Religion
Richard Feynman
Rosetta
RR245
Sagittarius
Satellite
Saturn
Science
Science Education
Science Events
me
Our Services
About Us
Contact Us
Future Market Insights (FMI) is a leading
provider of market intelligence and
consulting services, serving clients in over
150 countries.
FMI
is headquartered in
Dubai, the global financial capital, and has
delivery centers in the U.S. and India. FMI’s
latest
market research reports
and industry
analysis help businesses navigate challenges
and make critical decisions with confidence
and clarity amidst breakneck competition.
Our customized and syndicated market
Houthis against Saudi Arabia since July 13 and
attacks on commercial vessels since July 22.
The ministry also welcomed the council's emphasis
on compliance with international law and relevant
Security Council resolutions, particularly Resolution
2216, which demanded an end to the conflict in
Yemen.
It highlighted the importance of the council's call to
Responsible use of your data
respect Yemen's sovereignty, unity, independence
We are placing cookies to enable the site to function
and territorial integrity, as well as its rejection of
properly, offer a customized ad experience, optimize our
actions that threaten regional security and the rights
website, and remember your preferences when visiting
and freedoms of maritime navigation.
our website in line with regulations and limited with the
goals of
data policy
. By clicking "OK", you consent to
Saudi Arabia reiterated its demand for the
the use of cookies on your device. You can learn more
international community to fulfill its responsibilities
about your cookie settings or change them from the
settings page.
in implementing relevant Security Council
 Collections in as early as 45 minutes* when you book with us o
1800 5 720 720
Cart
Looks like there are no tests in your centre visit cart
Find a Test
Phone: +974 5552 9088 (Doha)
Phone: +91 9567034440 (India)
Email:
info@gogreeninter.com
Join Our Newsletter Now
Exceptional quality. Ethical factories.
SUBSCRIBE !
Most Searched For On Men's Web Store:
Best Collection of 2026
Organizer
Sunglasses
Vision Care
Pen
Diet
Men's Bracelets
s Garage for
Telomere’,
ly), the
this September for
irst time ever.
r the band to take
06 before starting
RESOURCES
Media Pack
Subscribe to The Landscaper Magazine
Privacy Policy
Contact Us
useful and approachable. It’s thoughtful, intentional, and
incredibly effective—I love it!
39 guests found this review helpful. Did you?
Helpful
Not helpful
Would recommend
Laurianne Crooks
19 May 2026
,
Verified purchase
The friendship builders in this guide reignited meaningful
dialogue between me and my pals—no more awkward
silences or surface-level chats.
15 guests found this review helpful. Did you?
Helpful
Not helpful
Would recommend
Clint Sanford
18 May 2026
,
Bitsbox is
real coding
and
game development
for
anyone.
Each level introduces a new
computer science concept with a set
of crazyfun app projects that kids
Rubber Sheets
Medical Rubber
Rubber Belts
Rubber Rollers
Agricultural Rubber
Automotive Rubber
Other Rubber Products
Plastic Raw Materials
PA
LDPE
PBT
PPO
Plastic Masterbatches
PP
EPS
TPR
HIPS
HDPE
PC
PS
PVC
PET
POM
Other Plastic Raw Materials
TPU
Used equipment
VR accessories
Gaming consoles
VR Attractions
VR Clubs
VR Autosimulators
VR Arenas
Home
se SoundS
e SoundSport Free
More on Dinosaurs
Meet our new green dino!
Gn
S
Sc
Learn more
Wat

::::::

## [WHAT YOU ARE ASKED TO DO]
If the string "when" is in a line of the entries, pick that line out.

## [RESULT OF THE EXERCISE]
website, and remember your preferences when visiting
 Collections in as early as 45 minutes* when you book with us o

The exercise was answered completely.